Sanırım lirik sözcüğü en çok yüzüne yakışıyordu

Yüzündeki kuşkun kedere, gür kirpiklerinin altından

Kısık lambalar gibi ışıyan gözlerine

Çerçevesine sığmayan

Munis, sokulgan, hüzünlü resimlerine

Lirik sözcüğü en çok yüzüne yakışıyordu.

 

Yaz başıydı gittiğinde. Sersemletici bir rüzgar gibi geçmişti Mayıs.

Seni bir şiire düşündükçe

Kanat gibi, tüy gibi, dokunmak gibi

Ucucu ve yumuşak şeyler geliyordu aklıma.

Önceki şiirlerimde hiç kullanmadığım bu sözcük

Usulca düşüyordu bir kağıt aklığına,

Belkide ilk kez giriyordu yazdıklarıma, hayatıma.

Yaz başıydı gittiğinde. Bir aşkın ilk günleriydi daha.

Aşk mıydı, değil miydi? Bunu o günler kim bilebilirdi?

'Eylül'de aynı yerde ve aynı insan olmamı isteyen' notunu buldum kapımda.

Altına saat: 16.00 diye yazmıştın, ve 16.04'tü onu bulduğumda.

Daha o gün anlamalıydım bu ilişkinin yazgısını

Takvim tutmazlığını

Aramızda bir düşman gibi duran zamanı

Daha o gün anlamalıydım

Benim sana erken

Senin bana geç kaldığını.

 

Gittin. Koca bir yaz girdi aramıza.
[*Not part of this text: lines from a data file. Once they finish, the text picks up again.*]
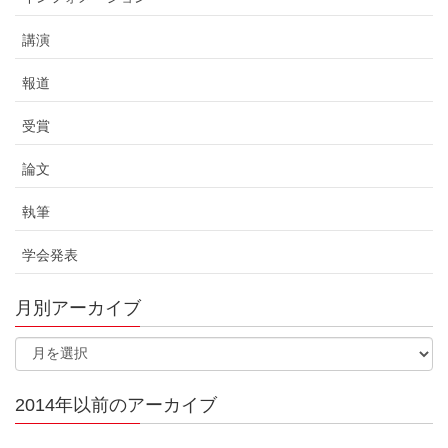
講演
報道
受賞
論文
執筆
学会発表
月別アーカイブ
2014年以前のアーカイブ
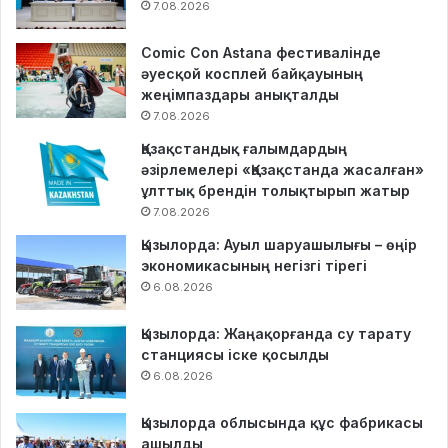
7.08.2026
Comic Con Astana фестивалінде
әуесқой косплей байқауының
жеңімпаздары анықталды
7.08.2026
Қазақстандық ғалымдардың
әзірлемелері «Қазақстанда жасалған»
ұлттық брендін толықтырып жатыр
7.08.2026
Қызылорда: Ауыл шаруашылығы – өңір
экономикасының негізгі тірегі
6.08.2026
Қызылорда: Жаңақорғанда су тарату
станциясы іске қосылды
6.08.2026
Қызылорда облысында құс фабрикасы
ашылды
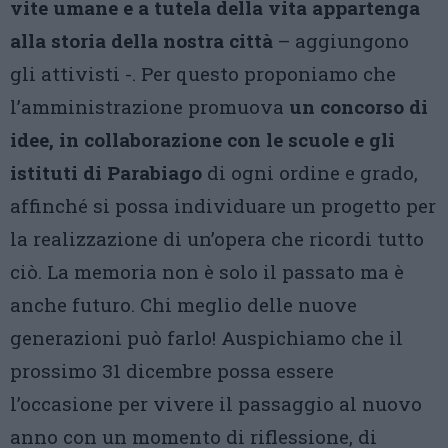
vite umane e a tutela della vita appartenga
alla storia della nostra città
– aggiungono
gli attivisti -. Per questo proponiamo che
l’amministrazione promuova
un concorso di
idee, in collaborazione con le scuole e gli
istituti di Parabiago
di ogni ordine e grado,
affinché si possa individuare un progetto per
la realizzazione di un’opera che ricordi tutto
ciò. La memoria non è solo il passato ma è
anche futuro. Chi meglio delle nuove
generazioni può farlo! Auspichiamo che il
prossimo 31 dicembre possa essere
l’occasione per vivere il passaggio al nuovo
anno con un momento di riflessione, di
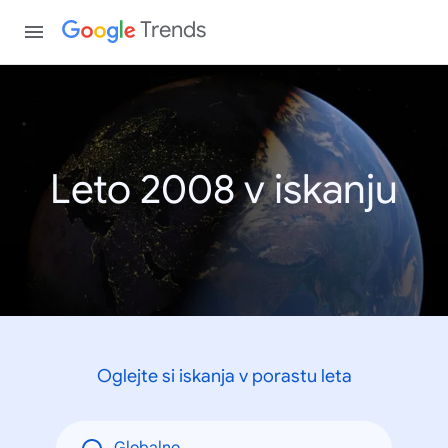
Trends
Leto 2008 v iskanju
Oglejte si iskanja v porastu leta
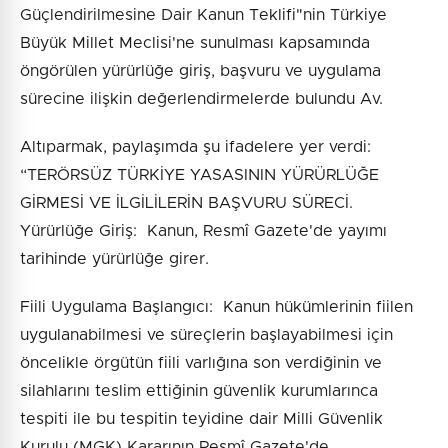
Güçlendirilmesine Dair Kanun Teklifi"nin Türkiye
Büyük Millet Meclisi'ne sunulması kapsamında
öngörülen yürürlüğe giriş, başvuru ve uygulama
sürecine ilişkin değerlendirmelerde bulundu Av.
Altıparmak, paylaşımda şu ifadelere yer verdi:
“TERÖRSÜZ TÜRKİYE YASASININ YÜRÜRLÜĞE
GİRMESİ VE İLGİLİLERİN BAŞVURU SÜRECİ.
Yürürlüğe Giriş: Kanun, Resmî Gazete'de yayımı
tarihinde yürürlüğe girer.
Fiili Uygulama Başlangıcı: Kanun hükümlerinin fiilen
uygulanabilmesi ve süreçlerin başlayabilmesi için
öncelikle örgütün fiili varlığına son verdiğinin ve
silahlarını teslim ettiğinin güvenlik kurumlarınca
tespiti ile bu tespitin teyidine dair Milli Güvenlik
Kurulu (MGK) Kararının Resmî Gazete'de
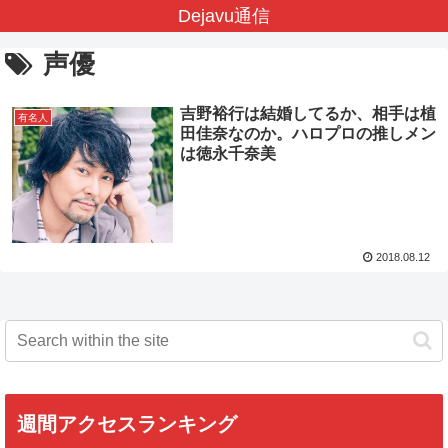
Dejavu通信
声優
吉野裕行は結婚してるか、相手は植
有名人
田佳奈なのか。ハロプロの推しメン
は徳永千奈美
2018.08.12
週間アクセスランキング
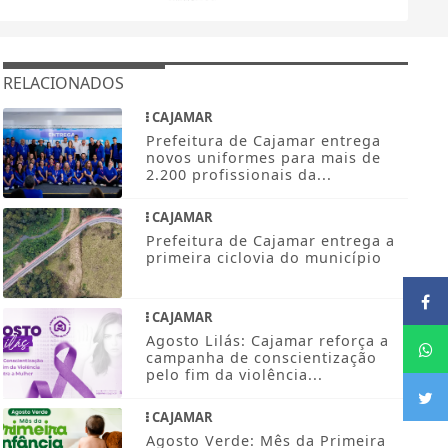
RELACIONADOS
CAJAMAR
Prefeitura de Cajamar entrega
novos uniformes para mais de
2.200 profissionais da...
CAJAMAR
Prefeitura de Cajamar entrega a
primeira ciclovia do município
CAJAMAR
Agosto Lilás: Cajamar reforça a
campanha de conscientização
pelo fim da violência...
CAJAMAR
Agosto Verde: Mês da Primeira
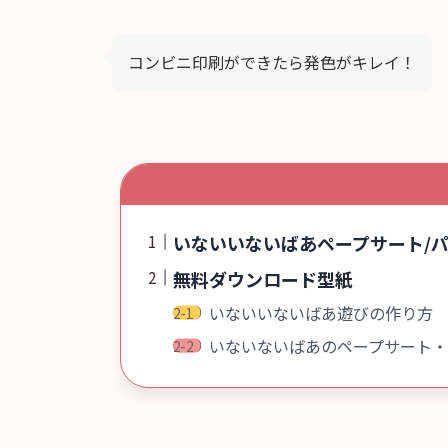
コンビニ印刷ができたら発色がキレイ！
いないいないばあペープサート/
無料ダウンロード型紙
いないいないばあ遊びの作り方
いないないばあのペープサート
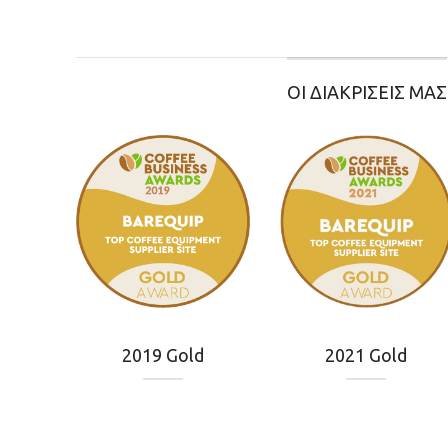
ΟΙ ΔΙΑΚΡΙΣΕΙΣ ΜΑΣ
2019 Gold
2021 Gold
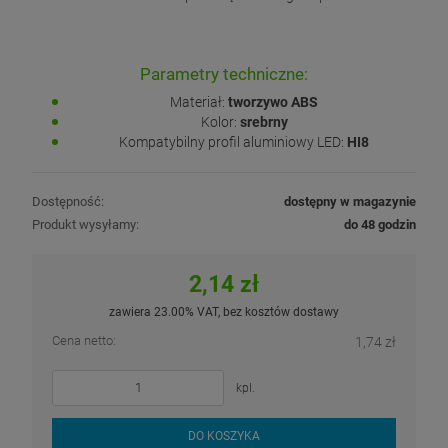
Parametry techniczne:
Materiał:
tworzywo ABS
Kolor:
srebrny
Kompatybilny profil aluminiowy LED:
HI8
Dostępność:
dostępny w magazynie
Produkt wysyłamy:
do 48 godzin
2,14 zł
zawiera 23.00% VAT, bez kosztów dostawy
Cena netto:
1,74 zł
kpl.
DO KOSZYKA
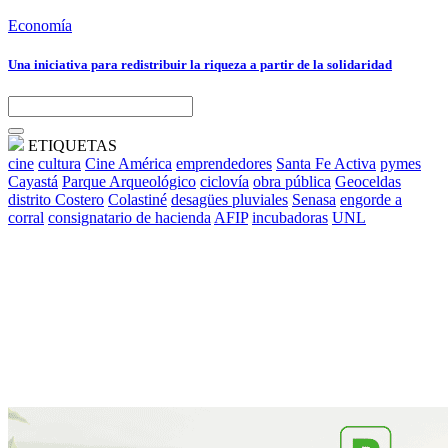
Economía
Una iniciativa para redistribuir la riqueza a partir de la solidaridad
ETIQUETAS
cine
cultura
Cine América
emprendedores
Santa Fe Activa
pymes
Cayastá
Parque Arqueológico
ciclovía
obra pública
Geoceldas
distrito Costero
Colastiné
desagües pluviales
Senasa
engorde a
corral
consignatario de hacienda
AFIP
incubadoras
UNL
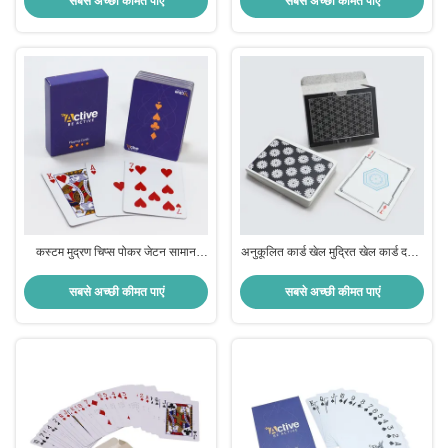
सबसे अच्छी कीमत पाएं
सबसे अच्छी कीमत पाएं
कस्टम मुद्रण चिप्स पोकर जेटन सामान
अनुकूलित कार्ड खेल मुद्रित खेल कार्ड दराज
जलरोधक खेल के लिए खेल कार्ड
मामले अनुकूलित चांदी मुद्रांकन पोकर
सबसे अच्छी कीमत पाएं
सबसे अच्छी कीमत पाएं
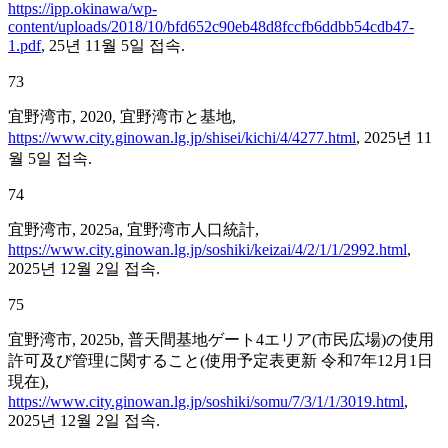
https://ipp.okinawa/wp-
content/uploads/2018/10/bfd652c90eb48d8fccfb6ddbb54cdb47-
1.pdf
, 25년 11월 5일 접속.
73
宜野湾市, 2020, 宜野湾市と基地,
https://www.city.ginowan.lg.jp/shisei/kichi/4/4277.html
, 2025년 11
월 5일 접속.
74
宜野湾市, 2025a, 宜野湾市人口統計,
https://www.city.ginowan.lg.jp/soshiki/keizai/4/2/1/1/2992.html
,
2025년 12월 2일 접속.
75
宜野湾市, 2025b, 普天間基地ゲート4エリア(市民広場)の使用
許可及び管理に関すること(使用予定表更新 令和7年12月1日
現在),
https://www.city.ginowan.lg.jp/soshiki/somu/7/3/1/1/3019.html
,
2025년 12월 2일 접속.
Yaz ve getirdikleri.

Döndüğünde eksik, noksan bir şeyler başlamıştı.

Sanki yaz, birbirimizi görmediğimiz o üç ay,

Alıp götürmüştü bir şeyleri hayatımızdan, olmamıştı, eksik kalmıstı.
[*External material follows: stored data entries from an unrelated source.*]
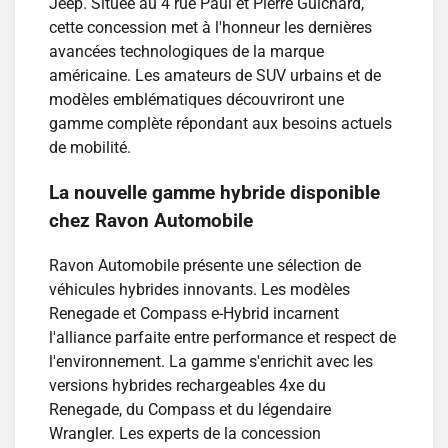
Jeep. Située au 4 rue Paul et Pierre Guichard,
cette concession met à l'honneur les dernières
avancées technologiques de la marque
américaine. Les amateurs de SUV urbains et de
modèles emblématiques découvriront une
gamme complète répondant aux besoins actuels
de mobilité.
La nouvelle gamme hybride disponible
chez Ravon Automobile
Ravon Automobile présente une sélection de
véhicules hybrides innovants. Les modèles
Renegade et Compass e-Hybrid incarnent
l'alliance parfaite entre performance et respect de
l'environnement. La gamme s'enrichit avec les
versions hybrides rechargeables 4xe du
Renegade, du Compass et du légendaire
Wrangler. Les experts de la concession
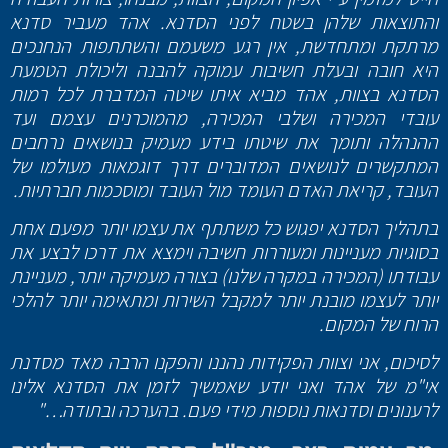
והתוצאות שלהן בשטח לפני הסדנא. אהד מעביר סדנא
מרתקת ומתחדשת, אין רגע משעמם והשתתפות הנחנכים
היא חובה ובעלת חשיבות עמוקה להבנה וליכולת הטמעת
הסדנא בצוות, אהד מביא איתו שיטה המדברת לכל רמות
עובדי המכירה ושלבי המכירה, מהמוכרנים עצמם ועד
ההנהלה ותומך את שיטתו בידע מעמיק בנושאים נרחבים
המתקשרים לנושאים המדוברים דרך דוגמאות מעולמו של
העובד, קריאת האדם העומד מול העובד ומוסכמות חברתיות.
בתהליך הסדנא יפגוש כל משתתף את עצמו יותר מפעם אחת
בסוגיות מעניינות ומעוררות חשיבה וימצא את דרכו לבצע את
עבודתו (המכירה במקרה שלנו) בצורה מעמיקה יותר, מעניינת
יותר לעצמו מובנת יותר למקבל השירות ומתאימה יותר להלכי
הרוח של המקום.
לסיכום, אני וצוות הפקידות נהננו והפקנו הרבה מאד מסדנת
אי"מ של אהד ואני יודע שאמשיך לזמן את הסדנא אלינו
לרענונים וסדנאות נוספות מידי פעם. בהערכה ובתודה…"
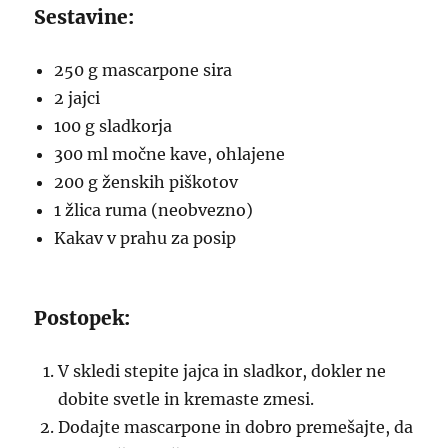
Sestavine:
250 g mascarpone sira
2 jajci
100 g sladkorja
300 ml močne kave, ohlajene
200 g ženskih piškotov
1 žlica ruma (neobvezno)
Kakav v prahu za posip
Postopek:
V skledi stepite jajca in sladkor, dokler ne
dobite svetle in kremaste zmesi.
Dodajte mascarpone in dobro premešajte, da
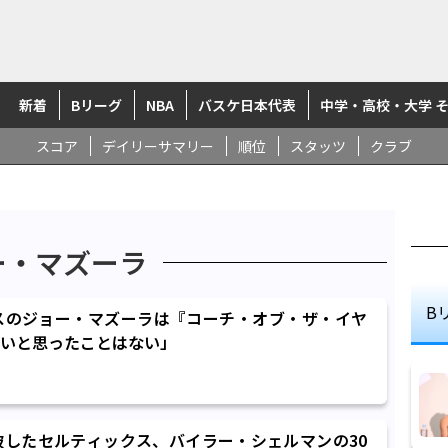
新着
Bリーグ
NBA
バスケ日本代表
中学・高校・大学 
スコア
デイリーサマリー
順位
スタッツ
クラブ
ー・マズーラ
B
スのジョー・マズーラは『コーチ・オブ・ザ・イヤ
いと思ったことはない」
破したセルティックス、バイラー・シェルマンの30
Kırılmış bir şeyi onarır gibi başladık yarım kalmış arkadaşlığımıza.

Adımlarımız tutuk, yüreğimiz çekingen, körler gibi tutunuyor, dilsizler gibi

bakışıyorduk.

Sanki ufacık bir şey olsa birbirimizden kaçacaktık.

Fotoromansız, trüksüz, hilesiz, klişesiz bir beraberlikti bizimki.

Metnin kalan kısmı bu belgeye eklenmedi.